S‘è rotto qualcosa. Ancora pochissimo, per carità. Appena una rima di frattura quasi invisibile nel muro bestiale delle repressione. Ma guai a sottovalutare i segni di una crisi nella narrazione dominante, specie se si manifestano sul più consolidato dei mantra neofascisti: “l’ordine pubblico”.
Le manganellate sugli studenti di Pisa e Firenze sono state un primo suicidio politico del governo Meloni davanti al “popolo” che diceva di voler difendere. Naturalmente da qualcun altro (migranti, “estremisti”, “nemici esterni” e interni).

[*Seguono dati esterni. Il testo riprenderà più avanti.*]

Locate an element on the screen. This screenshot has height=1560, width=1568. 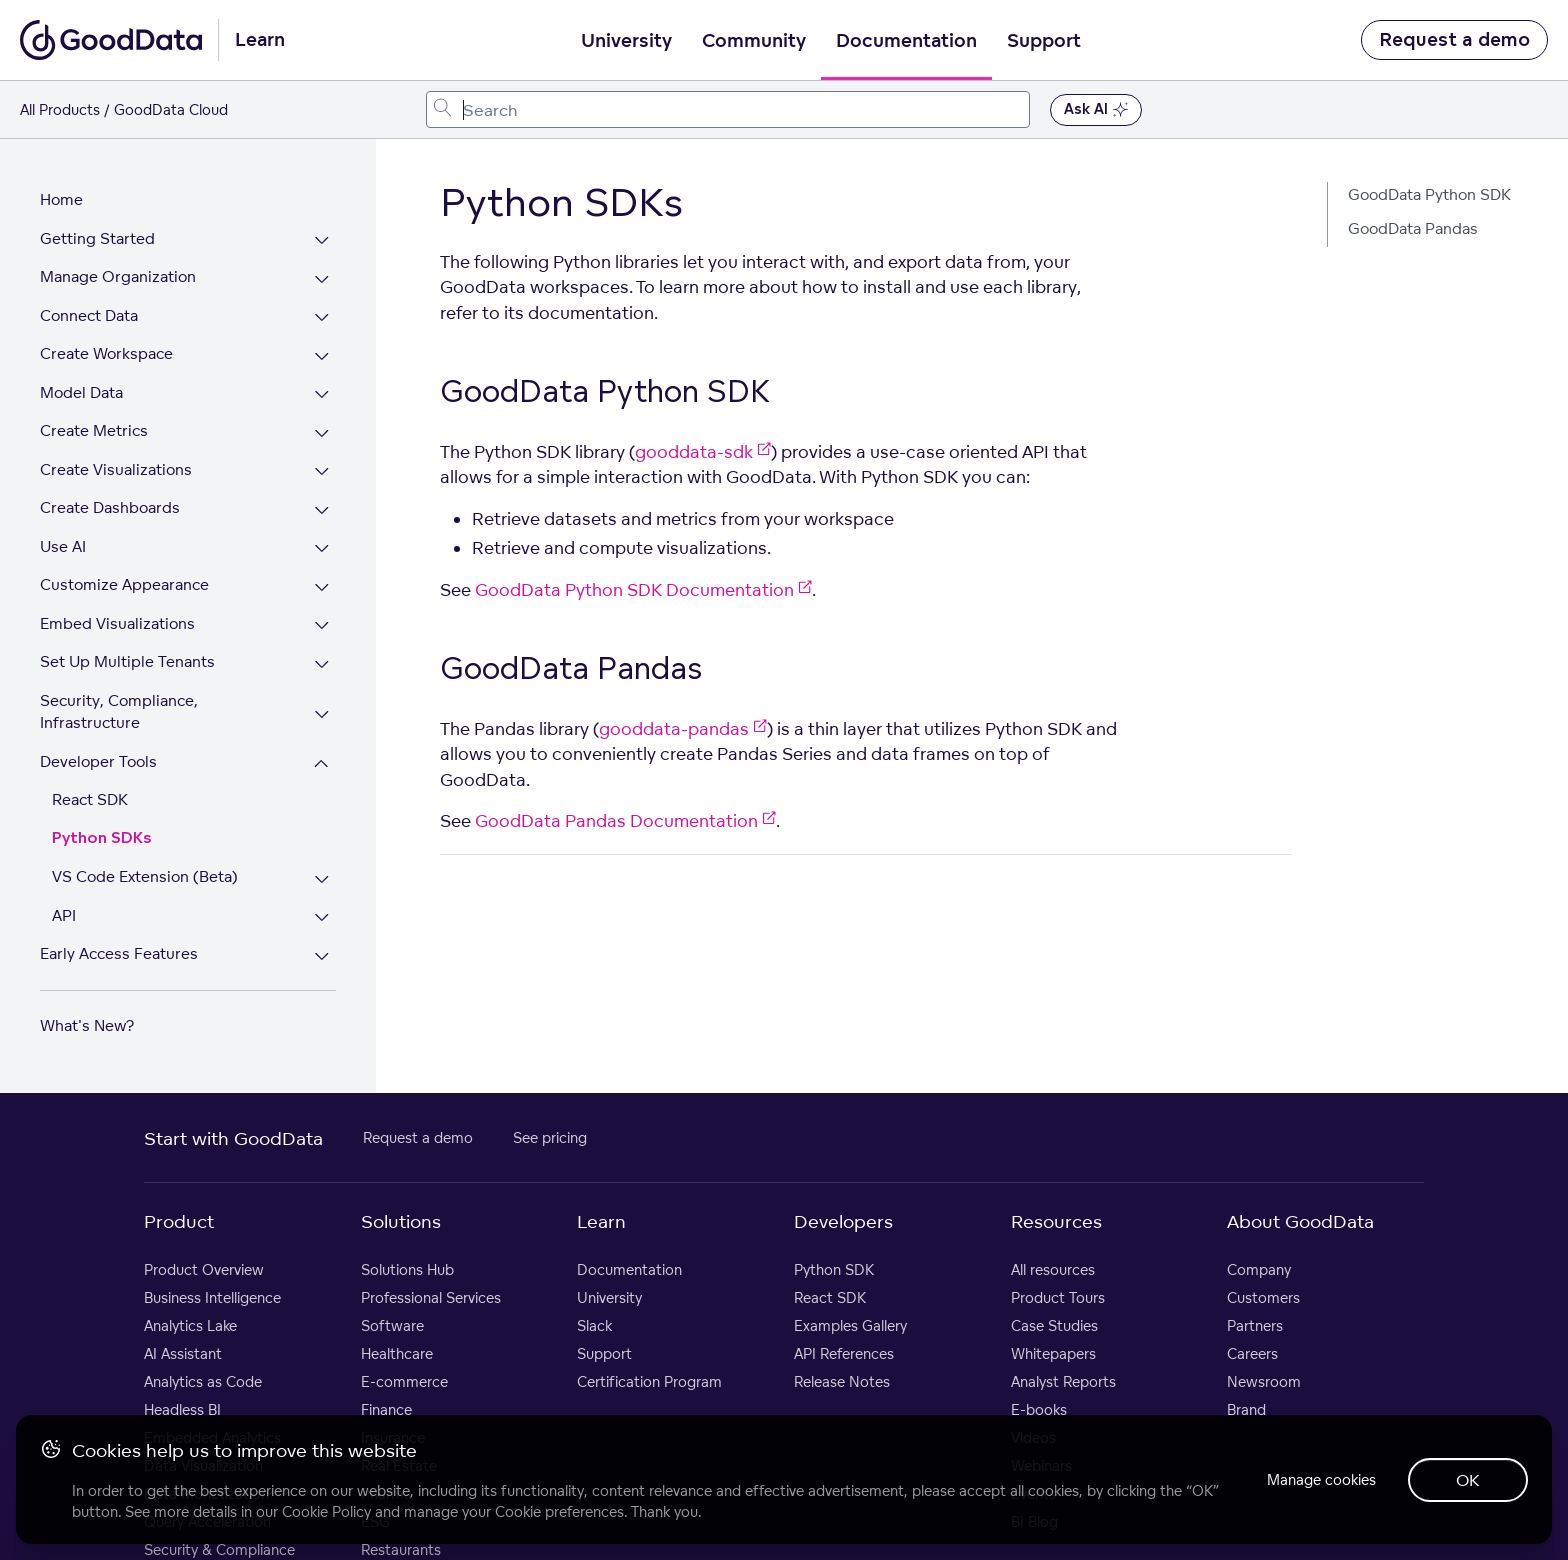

Naturalmente, un grande ruolo l’hanno avuto le immagini e i video. Quei ragazzi a mani alzate, a volto scoperto, senza altro in mano che la propria dignità di esseri umani pensanti e sensibili, in alcun modo potevano essere fatti passare per “violenti”.
Qualche imbecille dei partiti di governo ci ha provato lo stesso, ma le loro stupidaggini sono state accolte dal gelo generale.
Persino i fedeli dog sitter dei media mainstream hanno dovuto sollevare il sopracciglio, preoccupati che nelle prossime piazze – come a Gaza e altrove – possa toccare loro la stessa sorte, visto che queste “forze dell’ordine” proprio non va giù che ci siano testimoni.
Non aiuta il partito dei manganellatori il fatto che il questore di Pisa – Sebastiano Salvo – fosse un vicequestore già a Genova nel 2001. Rimase fuori dalle inchieste della Procura per le torture sui manifestanti (provate e condannate in tribunale), ma indubbiamente è figlio di quel modo di gestire la piazza.
Persino i sonnambuli della cosiddetta “democrazia” – i Mattarella, le Schlein, i Conte, ecc. – si sono dovuto risvegliare dal sonno profondo e bisbigliare qualche “non si fa così”, dopo aver convissuto per decenni con le stesse pratiche.
Va bene anche questo, senza sopravvalutare questi momentanei distinguo.
E ne traiamo una prima indicazione pratica: ogni manifestazione deve avere i suoi “cineasti militanti”, che filmano ogni momento critico. Quel materiale sarà sempre una “prova”, sia sul piano semplicemente politico che in tribunale. Quando comunque la polizia produrrà un nulla taroccato per discolparsi e rovesciare le accuse.
Non è soltanto un consiglio per restare in salute: è un compito politico rilevante. Che può risultare decisivo per sbrogliare narrazioni infami del potere. La verità ha bisogno di ogni supporto, quando dominano i nipotini di Goebbels...
Dobbiamo dare tutti atto ai giovani studenti di “Cambiare Rotta” e delle altre organizzazioni studentesche per aver prodotto questo momento di conflitto, il quale ha fatto emergere davanti agli occhi di tutto il paese una prassi repressiva da dittature che la classe politica dominante indicava come caratteristiche tipiche della “giungla”, ma impensabili qui, nel “giardino” della civiltà liberista e liberale.
I poliziotti di Pisa sono effettivamente indistinguibili da quelli russi che arrestano i tifosi di Navalny o di qualche altro “campione” del liberismo occidentale. Ma in Italia a questi ragazzi, com’è noto, non li paga nessuno, nè governi nè Ong di governo.
Non c’è differenza. E questo incrina la narrazione, la sua credibilità. Il muro...
Qualcosa si è rotto. La diga repressiva non tiene. Le rime di frattura nel muro vanno dunque allargate. Con intelligenza, determinazione, lungimiranza, esperienza. Perché questa classe politica, come si vede dalle reazioni alla grande manifestazione di Milano, non ha un’opzione di riserva. E dunque non riesce a tollerare nessuna critica di massa.
Il conflitto richiede una scienza, se si vuole vincere. Si può fare.